Earlier this year, Coven Editions published Aedan Corey's chapbook, INUUJUNGA.  To help us learn more about the creative process and inspiration behind their latest work, Aedan has allowed us to pick their brain with a short series of questions.

INUUJUNGA is a beautiful collection of poems inspired by your own experiences as an Inuk woman.  What in particular drew you to telling these stories through the form of poetry rather than fiction or nonfiction?

I’ve always been really drawn to poetry as a form of expression. In this particular case I felt that telling these stories in the form of poetry would allow me as a writer to relay the details of each story in a way that kept the story intact but would also allow for the reader to make certain interpretations themselves.

Each poem in this collection explores a different aspect or memory of Northern life.  Why did you choose to tell these stories specifically?

When I got the idea for this collection, I envisioned it as basically a love letter to the North (my home) and to my youth. These stories are all in some way about my growth as an Inuk. I felt this was an important narrative to explore not only on a personal level (who am I, what did these events mean to me, etc) but on a public one as well in terms of Inuit representation.

The collection is primarily written in English with Inuktitut interspersed throughout.  How did you decide when and where to include translations?

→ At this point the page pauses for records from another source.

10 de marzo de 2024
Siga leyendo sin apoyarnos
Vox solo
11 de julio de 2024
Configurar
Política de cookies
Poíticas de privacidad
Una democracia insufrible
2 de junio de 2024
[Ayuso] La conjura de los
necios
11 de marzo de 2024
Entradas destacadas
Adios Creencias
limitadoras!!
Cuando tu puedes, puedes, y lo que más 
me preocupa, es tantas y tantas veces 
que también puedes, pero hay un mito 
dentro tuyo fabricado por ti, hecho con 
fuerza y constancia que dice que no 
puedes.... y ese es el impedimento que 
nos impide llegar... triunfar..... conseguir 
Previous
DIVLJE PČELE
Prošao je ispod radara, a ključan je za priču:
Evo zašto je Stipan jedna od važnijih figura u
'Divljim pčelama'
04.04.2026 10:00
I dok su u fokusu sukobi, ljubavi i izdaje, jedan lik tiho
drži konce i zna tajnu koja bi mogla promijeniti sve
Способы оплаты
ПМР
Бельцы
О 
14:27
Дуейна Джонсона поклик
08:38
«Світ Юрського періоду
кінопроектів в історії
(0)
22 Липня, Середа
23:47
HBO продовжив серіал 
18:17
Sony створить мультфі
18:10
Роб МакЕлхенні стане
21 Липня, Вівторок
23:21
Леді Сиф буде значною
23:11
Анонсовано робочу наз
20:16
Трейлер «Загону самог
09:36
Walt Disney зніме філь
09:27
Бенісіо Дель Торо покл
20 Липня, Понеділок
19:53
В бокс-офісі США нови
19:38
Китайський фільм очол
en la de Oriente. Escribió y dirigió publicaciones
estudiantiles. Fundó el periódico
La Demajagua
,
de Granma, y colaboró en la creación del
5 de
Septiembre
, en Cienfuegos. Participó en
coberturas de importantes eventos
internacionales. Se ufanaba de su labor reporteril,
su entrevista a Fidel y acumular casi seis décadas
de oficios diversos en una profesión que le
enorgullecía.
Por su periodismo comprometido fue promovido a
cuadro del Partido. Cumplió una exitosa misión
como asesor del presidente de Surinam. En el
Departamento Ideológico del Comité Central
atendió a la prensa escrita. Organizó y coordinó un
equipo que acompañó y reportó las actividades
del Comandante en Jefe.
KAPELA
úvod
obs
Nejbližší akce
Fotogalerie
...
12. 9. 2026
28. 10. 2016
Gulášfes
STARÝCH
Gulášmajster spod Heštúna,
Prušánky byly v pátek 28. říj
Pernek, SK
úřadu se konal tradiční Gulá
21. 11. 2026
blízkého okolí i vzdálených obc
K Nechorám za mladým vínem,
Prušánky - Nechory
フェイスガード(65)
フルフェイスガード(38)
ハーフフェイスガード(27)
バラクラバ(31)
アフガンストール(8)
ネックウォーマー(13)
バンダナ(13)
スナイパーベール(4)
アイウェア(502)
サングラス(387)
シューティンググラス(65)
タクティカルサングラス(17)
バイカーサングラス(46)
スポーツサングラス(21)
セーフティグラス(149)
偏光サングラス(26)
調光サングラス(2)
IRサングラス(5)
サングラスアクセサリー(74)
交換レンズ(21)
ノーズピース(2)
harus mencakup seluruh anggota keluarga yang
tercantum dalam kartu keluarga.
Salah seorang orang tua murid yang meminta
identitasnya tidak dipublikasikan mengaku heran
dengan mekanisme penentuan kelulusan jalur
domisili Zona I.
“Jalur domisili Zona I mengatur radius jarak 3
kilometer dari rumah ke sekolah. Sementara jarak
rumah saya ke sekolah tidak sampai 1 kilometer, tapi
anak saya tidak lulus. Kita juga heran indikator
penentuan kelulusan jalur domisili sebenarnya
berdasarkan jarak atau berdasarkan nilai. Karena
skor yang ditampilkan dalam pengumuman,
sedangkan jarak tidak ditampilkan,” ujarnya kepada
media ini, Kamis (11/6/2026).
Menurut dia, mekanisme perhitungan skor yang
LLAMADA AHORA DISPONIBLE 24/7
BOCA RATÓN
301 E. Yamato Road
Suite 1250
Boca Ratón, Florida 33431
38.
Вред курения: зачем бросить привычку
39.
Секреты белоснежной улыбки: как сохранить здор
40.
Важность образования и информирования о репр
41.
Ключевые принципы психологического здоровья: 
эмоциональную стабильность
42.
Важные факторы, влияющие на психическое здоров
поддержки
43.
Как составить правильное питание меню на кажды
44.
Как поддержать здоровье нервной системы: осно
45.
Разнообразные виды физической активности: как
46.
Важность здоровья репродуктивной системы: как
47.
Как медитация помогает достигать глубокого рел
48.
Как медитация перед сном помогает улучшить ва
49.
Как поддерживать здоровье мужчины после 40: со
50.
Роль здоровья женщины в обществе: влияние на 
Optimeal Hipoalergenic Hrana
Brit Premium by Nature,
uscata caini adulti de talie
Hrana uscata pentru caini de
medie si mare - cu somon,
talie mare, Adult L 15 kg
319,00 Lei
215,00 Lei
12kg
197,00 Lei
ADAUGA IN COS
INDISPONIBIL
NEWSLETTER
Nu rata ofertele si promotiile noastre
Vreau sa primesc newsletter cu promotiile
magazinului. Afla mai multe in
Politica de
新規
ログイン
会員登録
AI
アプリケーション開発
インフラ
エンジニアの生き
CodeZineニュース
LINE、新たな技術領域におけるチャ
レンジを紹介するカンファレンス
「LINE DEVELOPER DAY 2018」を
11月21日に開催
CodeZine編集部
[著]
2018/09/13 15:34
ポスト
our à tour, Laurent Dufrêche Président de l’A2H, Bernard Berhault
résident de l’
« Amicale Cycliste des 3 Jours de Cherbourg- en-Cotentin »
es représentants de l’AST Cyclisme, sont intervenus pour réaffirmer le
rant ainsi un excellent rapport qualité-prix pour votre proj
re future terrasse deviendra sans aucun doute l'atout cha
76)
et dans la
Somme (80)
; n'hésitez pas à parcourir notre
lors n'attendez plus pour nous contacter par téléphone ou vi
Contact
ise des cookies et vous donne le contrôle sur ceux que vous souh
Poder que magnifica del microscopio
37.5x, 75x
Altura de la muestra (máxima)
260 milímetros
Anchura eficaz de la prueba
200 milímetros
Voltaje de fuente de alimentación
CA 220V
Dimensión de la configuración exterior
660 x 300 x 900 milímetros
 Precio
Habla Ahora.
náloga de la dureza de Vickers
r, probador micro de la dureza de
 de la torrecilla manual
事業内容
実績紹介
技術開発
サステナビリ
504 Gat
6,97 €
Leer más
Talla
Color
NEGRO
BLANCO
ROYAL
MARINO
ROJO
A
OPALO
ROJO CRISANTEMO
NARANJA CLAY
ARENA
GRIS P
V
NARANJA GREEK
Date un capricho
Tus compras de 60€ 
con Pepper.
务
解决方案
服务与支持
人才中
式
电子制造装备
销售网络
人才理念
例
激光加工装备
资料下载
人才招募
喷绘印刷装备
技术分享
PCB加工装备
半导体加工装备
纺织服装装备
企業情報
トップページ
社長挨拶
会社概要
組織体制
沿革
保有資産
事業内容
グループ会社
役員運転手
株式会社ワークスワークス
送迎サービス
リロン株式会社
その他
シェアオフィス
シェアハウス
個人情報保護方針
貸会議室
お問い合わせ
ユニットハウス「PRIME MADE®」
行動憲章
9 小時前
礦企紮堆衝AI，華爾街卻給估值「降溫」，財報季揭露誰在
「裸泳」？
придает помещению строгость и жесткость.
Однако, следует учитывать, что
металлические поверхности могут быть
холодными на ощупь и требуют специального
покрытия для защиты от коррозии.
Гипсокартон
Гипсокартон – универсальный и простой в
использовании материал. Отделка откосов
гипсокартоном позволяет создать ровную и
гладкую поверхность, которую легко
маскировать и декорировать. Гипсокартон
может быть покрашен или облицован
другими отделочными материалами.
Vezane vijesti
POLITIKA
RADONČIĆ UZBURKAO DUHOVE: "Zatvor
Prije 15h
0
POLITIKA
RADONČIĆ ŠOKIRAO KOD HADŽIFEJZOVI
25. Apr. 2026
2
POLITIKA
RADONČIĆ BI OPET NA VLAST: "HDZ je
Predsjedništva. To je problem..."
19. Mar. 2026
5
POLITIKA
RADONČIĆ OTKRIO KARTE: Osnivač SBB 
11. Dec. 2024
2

Honestly, my first language is English, and I am in no way fluent in Inuktitut, but it felt only natural to include translations when and where I could. Language and language revitalization are definitely forms of medicine, and I wanted to involve them. Growing up my grandmother would try to teach me Inuktitut when I’d visit her and my grandfather in the summers, but over the period of the year I’d lose most of what I’d learned. There is definitely a sense of shame there in being unable to speak it fluently. I think including translations was, for me personally, about showing pride in my culture, and ultimately in myself for what I do happen to know, and continue to learn.

How do you hope the melding of both languages will affect the reader’s experience of your poetry?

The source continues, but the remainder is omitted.